Web Scraping Job Postings from Indeed

So you’re in the job market, and you want to work smarter rather than harder at finding new and interesting jobs for yourself? Why not build a web scraper to collect and parse out job posting information for you? Set it, forget it, and come back to your data riches in a nice tidy format! How, you ask? Let’s take a look together!

[A disclaimer before beginning, many websites can restrict or outright bar scraping of data from their pages. Users may be subject to legal ramifications depending on where and how they attempt to scrape information. Many sites have a devoted page to noting restrictions on data scraping at www.[site].com/robots.txt. Be extremely careful if looking at sites that house user data — places like facebook, linkedin, even craigslist, do not take kindly to data being scraped from their pages. Scrape carefully, friends]

For this project, I wanted to explore data science-related jobs posted to a variety of cities on indeed.com, a job aggregator that updates multiple times daily. I conducted my scraping using the “requests” and “BeautifulSoup” libraries in python to gather and parse information from indeed’s pages, before using the “pandas” library to assemble my data into a dataframe for further cleaning and analysis.

Examining the URL and Page structure

First, let’s look at a sample page from indeed.

Notice a few things about the way the URL is structured:

  • note “q=” begins the string for the “what” field on the page, separating search terms with “+” (i.e. searching for “data+scientist” jobs)
  • when specifying salary, it will parse by commas in the salary figure, so the beginning of the salary will be preceded by %24 and then the number before the first comma, it will then be broken by %2C and continue with the rest of the number (i.e. %2420%2C000 = $20,000)
  • note “&l=” begins the string for city of interest, separating search terms with “+” if city is more than one word (i.e. “New+York”
  • note “&start=” notes the search result where you want to begin (i.e., start by looking at the 10th result)

The URL structure will come in handy as we build a scraper to look at and gather data from a series of pages. Keep this in mind for later.
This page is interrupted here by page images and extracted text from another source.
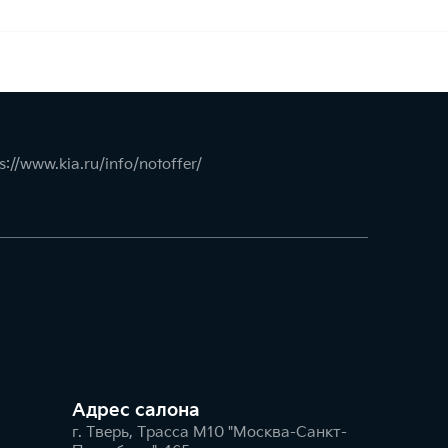
s://www.kia.ru/info/notoffer/
Адрес салонa
г. Тверь, Трасса М10 "Москва-Санкт-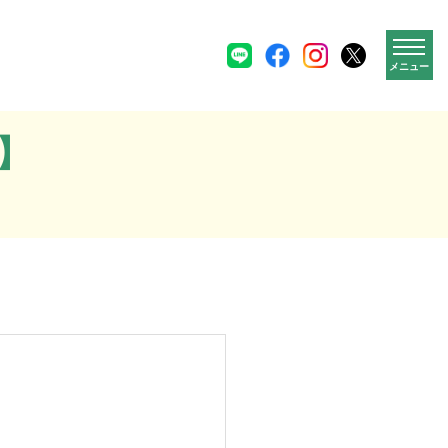
メニュー
】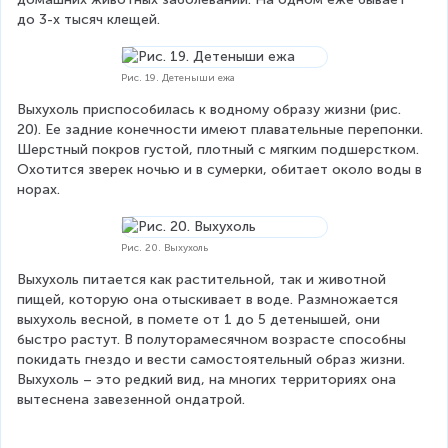
до 3-х тысяч клещей.
Рис. 19. Детеныши ежа
Выхухоль приспособилась к водному образу жизни (рис. 
20). Ее задние конечности имеют плавательные перепонки. 
Шерстный покров густой, плотный с мягким подшерстком. 
Охотится зверек ночью и в сумерки, обитает около воды в 
норах.
Рис. 20. Выхухоль
Выхухоль питается как растительной, так и животной 
пищей, которую она отыскивает в воде. Размножается 
выхухоль весной, в помете от 1 до 5 детенышей, они 
быстро растут. В полуторамесячном возрасте способны 
покидать гнездо и вести самостоятельный образ жизни. 
Выхухоль – это редкий вид, на многих территориях она 
вытеснена завезенной ондатрой.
Each page of job results will have 15 job posts. Five of these are “sponsored” jobs, which are specially displayed by indeed outside of the normal order of results. The remaining 10 results are specific to the page being viewed.

All of the information on this page is coded with HTML tags. HTML (HyperText Markup Language), is the coding that tells your internet browser how to display a given page’s contents upon accessing it. This includes its basic structure and order. HTML tags also have attributes that are a helpful way of keeping track of what information can be found where within the structure of the page.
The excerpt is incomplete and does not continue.